Religion provides a topic of discourse in which some of the most famous of today’s public intellectuals readily interact. On one side this includes famous atheists such as Richard Dawkins and Christopher Hitchens and from another direction come religious thinkers and leaders such as C S Lewis and Reinhold Niebuhr as past examples and more recently Abdolkarim Soroush, Francis Collins Pope Benedict XVI, Hans Küng and Tariq Ramadan.
Russell McCutcheon has highlighted the under explored potential of scholars of religion to act as public intellectuals. He states that their role should be limited to that of a critic. In addition to this, J. O’Connor argues that the role should be broader than this; enabling the public to knowledgeably participate in the debates of scholars and stimulating the public’s own self critical reflection.
O'Conner argues that religious enthusiasts should be confronted by public intellectuals to consider the functions that religion can have, for instance, to be an illusion, opiate or patriarchal force - referring to the theories of religion held by Sigmund Freud, Karl Marx and broadly speaking, Feminism. On the other hand she also asserts that intellectuals should challenge contemporary despisers of religions to recognise religion as a force for positive social change by empowering believers with hope and survival when they are met with suffering, as well as a tool that provides further perspectives and insights on today’s pressing questions and dissects culture.
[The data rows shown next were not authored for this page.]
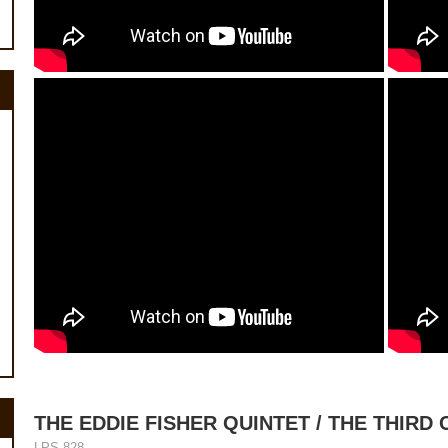
THE EDDIE FISHER QUINTET / THE THIRD 
LPS 828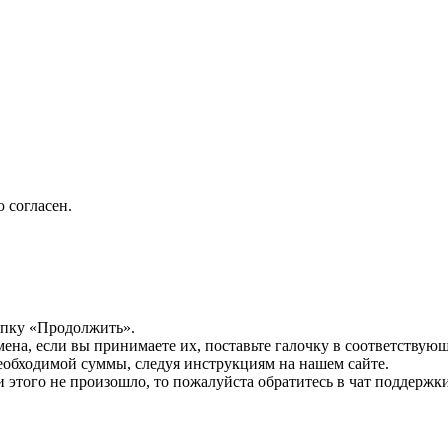
 согласен.
опку «Продолжить».
мена, если вы принимаете их, поставьте галочку в соответствую
необходимой суммы, следуя инструкциям на нашем сайте.
этого не произошло, то пожалуйста обратитесь в чат поддержки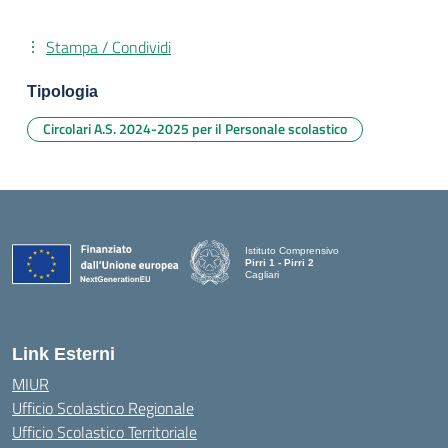
Stampa / Condividi
Tipologia
Circolari A.S. 2024-2025 per il Personale scolastico
Istituto Comprensivo
Pirri 1 - Pirri 2
Cagliari
— Visita la pagina iniziale della scuola
Link Esterni
MIUR
Ufficio Scolastico Regionale
Ufficio Scolastico Territoriale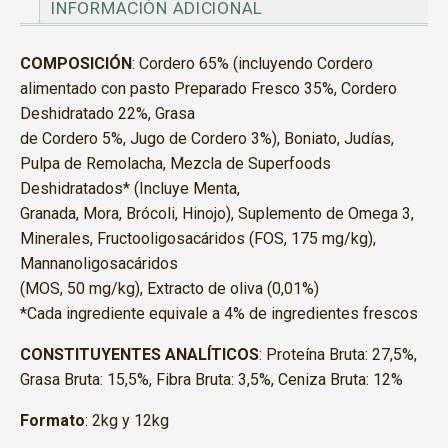
INFORMACIÓN ADICIONAL
COMPOSICIÓN
: Cordero 65% (incluyendo Cordero
alimentado con pasto Preparado Fresco 35%, Cordero
Deshidratado 22%, Grasa
de Cordero 5%, Jugo de Cordero 3%), Boniato, Judías,
Pulpa de Remolacha, Mezcla de Superfoods
Deshidratados* (Incluye Menta,
Granada, Mora, Brócoli, Hinojo), Suplemento de Omega 3,
Minerales, Fructooligosacáridos (FOS, 175 mg/kg),
Mannanoligosacáridos
(MOS, 50 mg/kg), Extracto de oliva (0,01%)
*Cada ingrediente equivale a 4% de ingredientes frescos
CONSTITUYENTES ANALÍTICOS
: Proteína Bruta: 27,5%,
Grasa Bruta: 15,5%, Fibra Bruta: 3,5%, Ceniza Bruta: 12%
Formato
: 2kg y 12kg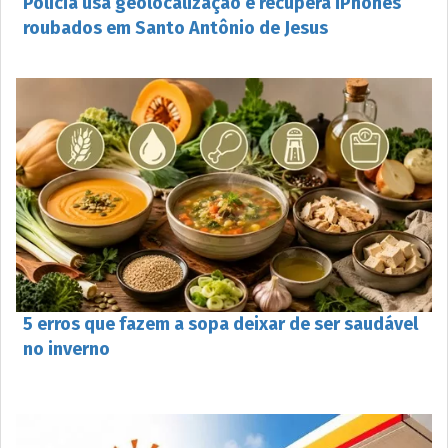
Polícia usa geolocalização e recupera iPhones
roubados em Santo Antônio de Jesus
5 erros que fazem a sopa deixar de ser saudável
no inverno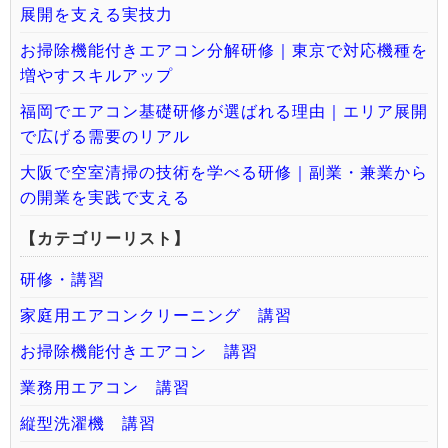
展開を支える実技力
お掃除機能付きエアコン分解研修｜東京で対応機種を
増やすスキルアップ
福岡でエアコン基礎研修が選ばれる理由｜エリア展開
で広げる需要のリアル
大阪で空室清掃の技術を学べる研修｜副業・兼業から
の開業を実践で支える
【カテゴリーリスト】
研修・講習
家庭用エアコンクリーニング 講習
お掃除機能付きエアコン 講習
業務用エアコン 講習
縦型洗濯機 講習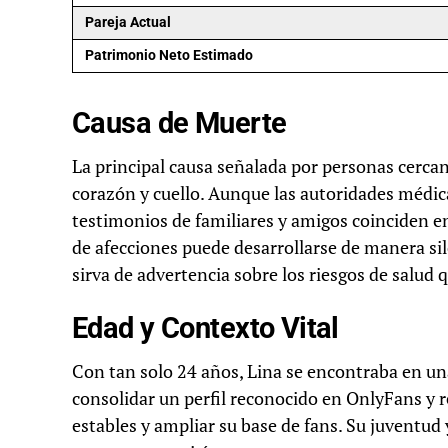
Pareja Actual
Patrimonio Neto Estimado
Causa de Muerte
La principal causa señalada por personas cercan
corazón y cuello. Aunque las autoridades médic
testimonios de familiares y amigos coinciden en 
de afecciones puede desarrollarse de manera sil
sirva de advertencia sobre los riesgos de salud 
Edad y Contexto Vital
Con tan solo 24 años, Lina se encontraba en un
consolidar un perfil reconocido en OnlyFans y re
estables y ampliar su base de fans. Su juventud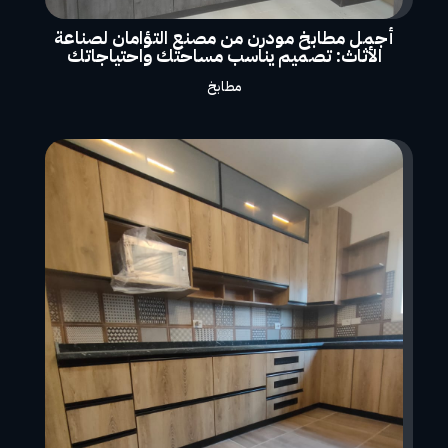
أجمل مطابخ مودرن من مصنع التؤامان لصناعة
الأثاث: تصميم يناسب مساحتك واحتياجاتك
مطابخ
McCutcheon reacts to this saying that schools of religion have done this to themselves.. Eileen Barker is an example, who, as a sociologist of religion, has founded an impartial charity called INFORM (Information Network Focus on Religious Movements) that provides factual information on religious movements for public use.
There is a debate of epistemological legitimacy to do with what the appropriate relationship should be between religion and public intellectual life. McCutcheon argues that it is necessary for scholars of the religion to "admit" that they are unable to know how or what reality is and that critical intelligence should reject the role of providing normative guidance; a position that disallows the possibility of objective truth claims.